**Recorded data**
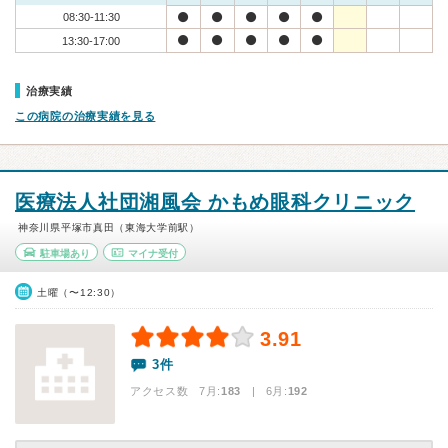
08:30-11:30
13:30-17:00
治療実績
この病院の治療実績を見る
医療法人社団湘風会 かもめ眼科クリニック
神奈川県平塚市真田（東海大学前駅）
駐車場あり
マイナ受付
土曜（〜12:30）
3.91
3件
アクセス数 7月:
183
| 6月:
192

**TASK TO COMPLETE**
Write the data out again word for word; leave the pictures behind.

**OUTPUT OF THE TASK**
08:30-11:30
13:30-17:00
治療実績
この病院の治療実績を見る
医療法人社団湘風会 かもめ眼科クリニック
神奈川県平塚市真田（東海大学前駅）
駐車場あり
マイナ受付
土曜（〜12:30）
3.91
3件
アクセス数 7月:
183
| 6月:
192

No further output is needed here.